For those holding through the AdCom, you can get the live webcast of the meeting at FDAlive.com. The stocks I have held during these events have all been halted the day of the meeting. You get a good picture of the drug approval process, with all the pros and cons at these meetings. Unfortunately not all committee members are up to date on the particular drug being discussed that day, which was surprising to me the first few I watched. The cost of the webcast is usually $140.

Endocrinologic and Metabolic Drugs Advisory Committee Roster

Designated Federal Officer
Karen Abraham-Burrell, Pharm.D.
Division of Advisory Committee and Consultant Management
Center for Drug Evaluation and Research
Food and Drug Administration

William R. Hiatt, M.D., FACP
Expertise: Cardiology
Professor of Medicine
Division of Cardiology
University of Colorado School of Medicine
President, Colorado Prevention Center (CPC) Clinical Research

Vera A. Bittner, M.D., M.S.P.H.
Expertise: Cardiovascular Disease
Professor of Medicine
Section Head, Preventive Cardiology
University of Alabama at Birmingham

Erica H. Brittain, Ph.D.
Mathematical Statistician
Biostatistics Research Branch
National Institute of Allergy and Infectious Diseases (NIAID)

David W. Cooke, M.D.
Expertise: Pediatric Endocrinology
Clinical Director, Division of Pediatric Endocrinology
Director, Pediatric Endocrine Fellowship Training Program
Johns Hopkins University School of Medicine

Edward W. Gregg, Ph.D.
Expertise: Epidemiology in Diabetes
Chief, Epidemiology and Statistics Branch
Division of Diabetes Translation
Centers for Disease Control and Prevention

Diana Hallare, MPH
Expertise: Consumer Representative
Term: 08/22/2013 - 06/30/2017
Visalia, California 93277

Mads F. Rasmussen, M.D., Ph.D.
Expertise: Pharmaceutical Medicine, Endocrinology, Diabetes and Obesity
Project Vice President
GLP-1 and Obesity – Global Development
Novo Nordisk A/S.

Ellen W. Seely, M.D.
Expertise: Endocrinology, Metabolism, Diabetes
Professor of Medicine
Harvard Medical School
Division of Endocrinology, Diabetes and Hypertension

Robert J. Smith, M.D.
Expertise: Endocrinology, Metabolism
Professor of Medicine (Endocrinology)
Alpert Medical School of Brown University
Ocean State Research Institute

[alcc]

I urge anyone interested in how an adcom operates (I assume everyone here) to read the following very interesting article.

www.newyorker.com/reporting/2013/12/09/131209fa_fact_parker?currentPage=all

The FDA poses a set of questions to the committee, including ones re safety, sufficiency of data, scope of label etc. After hearing presentations from the company experts and asking a bunch of questions the committee takes a vote on each question. Simple majority governs. Does not appear to be merely advisory. In other words, it appears the FDA will simply adopt adcom's decisions. The problem is, imo, whenever you have a diverse group of people they will bring their ideological biases to the table. Plus, it's not skin off their nose to ask for more tests and more data.

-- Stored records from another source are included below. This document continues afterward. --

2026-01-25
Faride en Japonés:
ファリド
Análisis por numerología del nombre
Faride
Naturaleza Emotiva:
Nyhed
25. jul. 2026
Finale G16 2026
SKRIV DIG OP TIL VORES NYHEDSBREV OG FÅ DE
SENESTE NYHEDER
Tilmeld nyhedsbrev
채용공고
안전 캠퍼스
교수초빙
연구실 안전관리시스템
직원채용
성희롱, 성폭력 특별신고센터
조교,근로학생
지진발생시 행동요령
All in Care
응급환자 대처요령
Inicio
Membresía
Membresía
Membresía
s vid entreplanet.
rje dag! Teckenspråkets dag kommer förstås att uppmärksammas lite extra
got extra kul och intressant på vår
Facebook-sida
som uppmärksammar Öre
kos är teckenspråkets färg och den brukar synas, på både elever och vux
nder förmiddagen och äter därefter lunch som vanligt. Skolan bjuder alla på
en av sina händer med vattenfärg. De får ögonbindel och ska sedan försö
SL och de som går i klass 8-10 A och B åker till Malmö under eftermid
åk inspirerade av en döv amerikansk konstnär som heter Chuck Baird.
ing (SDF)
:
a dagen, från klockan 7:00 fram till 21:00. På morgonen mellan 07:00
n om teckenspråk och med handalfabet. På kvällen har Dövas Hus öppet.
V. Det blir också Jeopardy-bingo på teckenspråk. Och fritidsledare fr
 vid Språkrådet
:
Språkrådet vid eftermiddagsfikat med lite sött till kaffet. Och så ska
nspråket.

Overall, this is not good news. I'd say greater than 50% chance they will ask for more tests, which means in-complete response and re-submission. Otoh, hard for me to believe a majority of experts will flat out vote to reject.

[thsloppy]

My 2 cents is agreement with Rak...I think this will be more about appropriate use. I think efficacy and safety will be quickly answered. The question is what does the indication for use look like. I think the expansion of label is why we have to have an adcom.

[alcc]

McKinsey report on use of Adcoms >>

www.mckinsey.com/~/media/McKinsey/dotcom/client_service/Public%20Sector/Regulatory%20excellence/FDA_advisory_committee_outcomes.ashx

[oracle]

Nice try alcc, after reading your referenced article, I wouldn't vote for approval either. It's not even relevant as psychotic drugs are very subjective unlike physical enhancing drugs. Exubera was also reviewed by a Advisory Committee. That said, Phizer's been there before and wouldn't be a deterrent from them acquiring MNKD.

[ezrasfund]

I notice that there is no specialist in Pulmonary Medicine listed on the advisory committee, which seems to indicate that lung function is no longer an issue. I have to believe that the AdCom this time around is about Type 2 diabetes and the fact that Afrezza may be much more widely used than under the original NDA's.